Boots fallout sees ‘unprecedented slew’ of mail

Boots shopfront

The Guardian has received what its letters editor suspects may be the “largest haul of mail” ever received about a single article, following reports last week that Boots management was encouraging its pharmacists to abuse Medicine Use Reviews.

Aditya Chakrabortty wrote that Boots had been found to be directing its patients to milk the NHS by offering MURs to patients who would not benefit them, using the cap of 400 MURs a year as a target to aim for.

The Guardian says it has received an “unprecedented slew” of mail, much of it from pharmacists, including Boots and ex-Boots pharmacists as well as those working at other pharmacies.

This “flood of emails” supports the allegations. According to the Guardian, none accuse the paper of exaggeration. Instead, the correspondents have confirmed the report and begged to remain anonymous to protect their jobs.

“Pharmacists are under huge pressure to do 400 a year,” wrote one correspondent. “Professional autonomy is being crushed.”

Another said that “I worked myself into the ground, lost weight and for a large part of it I survived on anti-depressants and sleeping tablets”.

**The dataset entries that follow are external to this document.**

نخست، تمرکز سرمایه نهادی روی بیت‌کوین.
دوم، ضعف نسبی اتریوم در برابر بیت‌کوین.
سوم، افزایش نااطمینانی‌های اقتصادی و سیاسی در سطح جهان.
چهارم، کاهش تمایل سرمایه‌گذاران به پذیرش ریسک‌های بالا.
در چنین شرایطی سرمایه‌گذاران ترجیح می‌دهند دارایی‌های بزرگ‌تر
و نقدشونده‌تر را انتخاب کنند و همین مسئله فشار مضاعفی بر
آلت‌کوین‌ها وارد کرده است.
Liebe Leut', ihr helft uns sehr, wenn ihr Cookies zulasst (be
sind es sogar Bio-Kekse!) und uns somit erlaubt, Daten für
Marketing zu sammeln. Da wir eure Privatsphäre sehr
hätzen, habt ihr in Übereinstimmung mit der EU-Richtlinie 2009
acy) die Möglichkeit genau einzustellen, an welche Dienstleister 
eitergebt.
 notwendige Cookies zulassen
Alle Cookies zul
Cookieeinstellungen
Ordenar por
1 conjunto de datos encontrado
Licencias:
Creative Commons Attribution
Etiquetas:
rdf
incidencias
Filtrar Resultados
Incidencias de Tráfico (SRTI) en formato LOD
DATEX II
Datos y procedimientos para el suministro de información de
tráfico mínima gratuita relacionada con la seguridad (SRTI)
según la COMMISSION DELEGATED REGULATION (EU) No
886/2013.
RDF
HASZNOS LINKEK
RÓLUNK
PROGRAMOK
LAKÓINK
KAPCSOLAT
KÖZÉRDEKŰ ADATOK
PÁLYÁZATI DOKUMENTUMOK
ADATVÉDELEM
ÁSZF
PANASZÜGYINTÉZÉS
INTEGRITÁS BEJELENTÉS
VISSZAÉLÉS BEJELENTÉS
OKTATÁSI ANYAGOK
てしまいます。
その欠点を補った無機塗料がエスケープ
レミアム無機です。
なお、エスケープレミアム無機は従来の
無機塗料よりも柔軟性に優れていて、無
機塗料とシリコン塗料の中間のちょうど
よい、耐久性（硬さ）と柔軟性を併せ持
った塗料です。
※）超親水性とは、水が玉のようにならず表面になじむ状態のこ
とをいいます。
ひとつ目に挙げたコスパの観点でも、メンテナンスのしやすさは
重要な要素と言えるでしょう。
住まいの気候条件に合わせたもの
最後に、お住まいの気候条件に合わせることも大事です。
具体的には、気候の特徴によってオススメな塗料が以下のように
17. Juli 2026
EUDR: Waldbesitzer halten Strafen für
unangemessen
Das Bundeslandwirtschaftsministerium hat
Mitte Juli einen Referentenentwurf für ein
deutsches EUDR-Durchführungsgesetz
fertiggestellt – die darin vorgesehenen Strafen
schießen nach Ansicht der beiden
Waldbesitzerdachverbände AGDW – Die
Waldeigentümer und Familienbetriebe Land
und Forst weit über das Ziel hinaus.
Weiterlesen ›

“We dream MURs, we have nightmares about MURs,” wrote a third.

For some extracts from the letters, which the Guardian describes as “an extraordinary firsthand testimony from a profession under acute pressure,” click here.

Meanwhile, the UK’s Royal Pharmaceutical Society has issued a statement on the Boots case, with RPS English Board Chair Sandra Gidley saying the reports “will make difficult reading for many in the sector.”

“The Medicines Use Review and New Medicines Service are important NHS services that can make a real difference to medicines use and patient outcomes,” she says.

“We are very disappointed to hear these reports of substantial commercial pressures which directly contradict both regulatory and professional standards. RPS believes that as health professionals, individual pharmacists must have professional autonomy when providing patient care wherever they are working.

“The Guardian article raises important questions about staffing levels in community pharmacy. The reports of unacceptable pressures that pharmacists are working in have been raised with us by individual members, in various settings and there is an urgent need to address the issue of target setting and unacceptable commercial pressures within large company settings.

“In an era of openness and transparency it would be good for pharmacists, the NHS and the public to be aware of staffing levels in community pharmacies. We would encourage all employers to consider how this could happen.

“We can state unequivocally that the vast majority of pharmacists are doing everything they can to provide great patient care and are using precious NHS resources as effectively as possible.”

Readers of UK pharmacy publication Chemist + Druggist had quite a lot to say on the subject.

“All the major chains are guilty of this, but potential whistleblowing is offset by emploment fall outs. Lloyds, Boots, Day Lewis, etc etc all view MUR’s as a business target rather than an intervention measure to better clinical outcomes,” wrote one reader.

“It’s breaking news because—finally, newspapers have picked up on this. We have known about this but Joe Public has not,” said another.